Distinct speciation regimes detected in vipers see Alencar et al. 2016
My research combines natural history, morphological, geographical and phylogenetic information with the application of statistical models to answer questions in large taxonomic, temporal and spatial contexts. Whenever possible I visit scientific collections to analyze specimens and sometimes I also use literature information. Click here to download my CV.
I am currently working on different projects detailed below:
1. What determines species coexistence among squamates?
In order to understand the assembly of biological communities and, in a greater extent, how biodiversity evolves, we need to understand what drives species coexistence. The order Squamata comprise more than 10.000 species showing an impressive ecological diversity and distribution in distinct habitats. Using life history, morphological and geographical information for several species, we are investigating why, where and when do squamates coexist. This project is part of my postdoc and is funded by the São Paulo Research Foundation (FAPESP). Our project also received a visiting fellowship provided by the Australian Museum allowing us to visit their valuable collections.

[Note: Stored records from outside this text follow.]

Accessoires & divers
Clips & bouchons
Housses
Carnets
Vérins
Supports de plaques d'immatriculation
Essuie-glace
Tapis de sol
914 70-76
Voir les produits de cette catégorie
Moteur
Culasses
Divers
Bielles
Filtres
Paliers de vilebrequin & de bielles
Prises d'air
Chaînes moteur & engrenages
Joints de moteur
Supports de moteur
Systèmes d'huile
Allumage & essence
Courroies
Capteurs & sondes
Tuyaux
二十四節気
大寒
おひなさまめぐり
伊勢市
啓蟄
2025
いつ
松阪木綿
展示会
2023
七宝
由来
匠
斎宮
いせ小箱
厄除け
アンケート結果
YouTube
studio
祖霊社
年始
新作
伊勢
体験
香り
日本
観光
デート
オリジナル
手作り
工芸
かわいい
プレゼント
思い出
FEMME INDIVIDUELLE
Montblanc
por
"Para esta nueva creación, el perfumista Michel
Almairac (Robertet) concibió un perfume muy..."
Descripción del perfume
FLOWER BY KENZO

2. Patterns and processes shaping diversification dynamics in reptiles
Reptiles have successfully colonized many habitats and microhabitats, eat different prey types and occur in almost every part of the world. They are a highly heterogeneous group exhibiting an impressive diversity not only in ecological aspects but also in the number of species comprising each lineage. My goal here is to investigate the patterns and processes shaping the radiation of reptiles. During my PhD I developed a project to understand the diversification dynamics of vipers and found that speciation rates changed dramatically in a sub-group of pitvipers (see Alencar et al. 2016). During these four years I also explored how different habitats change morphological and speciation dynamics in vipers. I am working now to disentangle the processes underlying the diversification in New World pitvipers across space and time helping to understand a bit more about the relevant diversity drivers in continental radiations. While exploring the continental explosive radiation of New World pitvipers, we noted that we still need a theoretical framework unifying micro and macroevolution to explain these radiations. We are also working to develop a first step on this new framework (to be submitted soon).

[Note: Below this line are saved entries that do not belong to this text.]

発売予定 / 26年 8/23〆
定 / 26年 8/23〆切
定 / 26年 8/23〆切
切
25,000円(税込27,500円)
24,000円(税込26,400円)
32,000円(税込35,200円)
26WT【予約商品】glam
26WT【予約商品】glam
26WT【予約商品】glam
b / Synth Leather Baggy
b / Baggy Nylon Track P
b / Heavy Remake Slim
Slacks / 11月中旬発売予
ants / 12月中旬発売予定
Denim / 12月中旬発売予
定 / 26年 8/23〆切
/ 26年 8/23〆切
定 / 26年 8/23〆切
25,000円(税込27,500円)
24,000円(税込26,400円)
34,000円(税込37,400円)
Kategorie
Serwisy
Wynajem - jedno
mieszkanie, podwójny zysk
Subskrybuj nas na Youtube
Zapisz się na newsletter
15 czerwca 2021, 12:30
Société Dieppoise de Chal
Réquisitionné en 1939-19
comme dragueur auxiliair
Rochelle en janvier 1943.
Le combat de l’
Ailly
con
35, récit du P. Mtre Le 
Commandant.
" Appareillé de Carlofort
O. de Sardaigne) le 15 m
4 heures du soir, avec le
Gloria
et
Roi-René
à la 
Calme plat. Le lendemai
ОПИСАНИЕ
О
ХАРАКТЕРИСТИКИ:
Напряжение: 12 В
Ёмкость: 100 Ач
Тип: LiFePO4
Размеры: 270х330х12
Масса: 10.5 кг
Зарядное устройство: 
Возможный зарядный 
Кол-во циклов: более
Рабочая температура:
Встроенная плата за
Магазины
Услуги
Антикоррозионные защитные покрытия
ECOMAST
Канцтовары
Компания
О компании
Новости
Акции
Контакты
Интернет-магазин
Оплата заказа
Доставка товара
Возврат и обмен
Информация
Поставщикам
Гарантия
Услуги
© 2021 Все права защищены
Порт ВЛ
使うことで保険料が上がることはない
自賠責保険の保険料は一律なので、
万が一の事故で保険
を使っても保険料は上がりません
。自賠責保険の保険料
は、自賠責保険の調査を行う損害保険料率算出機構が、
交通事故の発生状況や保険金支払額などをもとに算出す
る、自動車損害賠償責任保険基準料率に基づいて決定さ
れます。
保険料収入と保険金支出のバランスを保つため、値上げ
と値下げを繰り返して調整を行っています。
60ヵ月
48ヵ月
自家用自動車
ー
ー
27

3. Macroecology and macroevolution as tools in the conservation of reptiles and amphibians
I am also interested in trying to integrate macroevolution and macroecology approaches with conservation studies to improve conservation strategies for reptiles and amphibians. Currently, we are investigating why some New World vipers are rare and how these rarity patterns are related to their threat status. We are using geographic information and ecological data to categorize species according to the seven patterns of rarity proposed by Rabinowitz (1981) and applying some Bayesian GLMModels.

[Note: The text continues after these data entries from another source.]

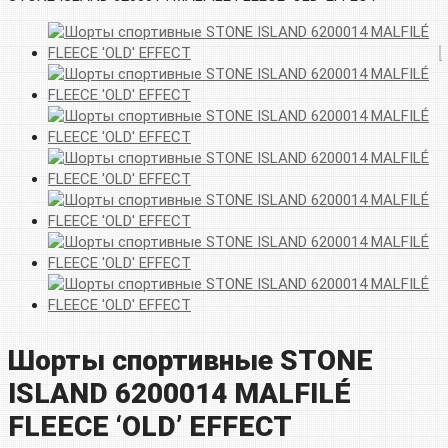
Шорты спортивные STONE
ISLAND 6200014 MALFILÉ
FLEECE ‘OLD’ EFFECT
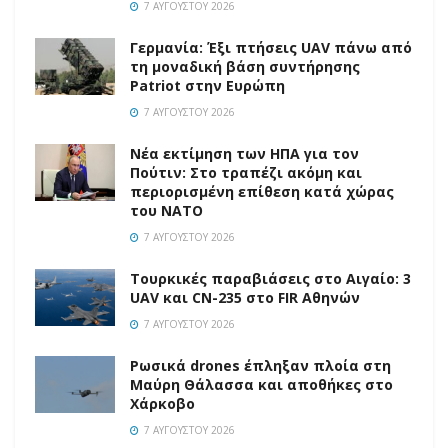
7 ΑΥΓΟΎΣΤΟΥ 2026
Γερμανία: Έξι πτήσεις UAV πάνω από
τη μοναδική βάση συντήρησης
Patriot στην Ευρώπη
7 ΑΥΓΟΎΣΤΟΥ 2026
Νέα εκτίμηση των ΗΠΑ για τον
Πούτιν: Στο τραπέζι ακόμη και
περιορισμένη επίθεση κατά χώρας
του ΝΑΤΟ
7 ΑΥΓΟΎΣΤΟΥ 2026
Τουρκικές παραβιάσεις στο Αιγαίο: 3
UAV και CN-235 στο FIR Αθηνών
7 ΑΥΓΟΎΣΤΟΥ 2026
Ρωσικά drones έπληξαν πλοία στη
Μαύρη Θάλασσα και αποθήκες στο
Χάρκοβο
7 ΑΥΓΟΎΣΤΟΥ 2026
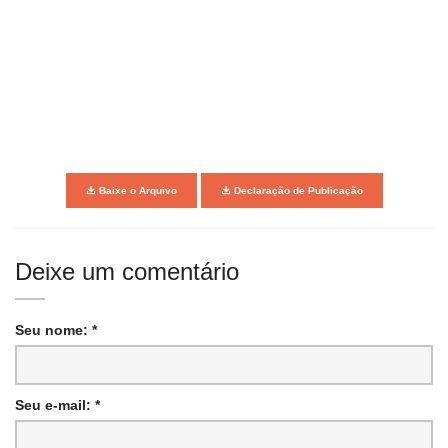
Baixe o Arquivo
Declaração de Publicação
Deixe um comentário
Seu nome: *
Seu e-mail: *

4. Natural history of reptiles and amphibians
Natural history is essential to the understanding and conservation of biodiversity. Many amphibians and reptiles still lack information regarding their natural history and I am interested in elucidate natural history aspects of understudied reptiles and amphibians. Although my current research projects do not explicitly add to the natural history of herps, it is always important to acknowledge that all those macro studies entirely depend on natural history. Without this basic knowledge we can't go much further. Thus, I am always committed in spreading the word about the importance of natural history to my research and also in the education of future biologists.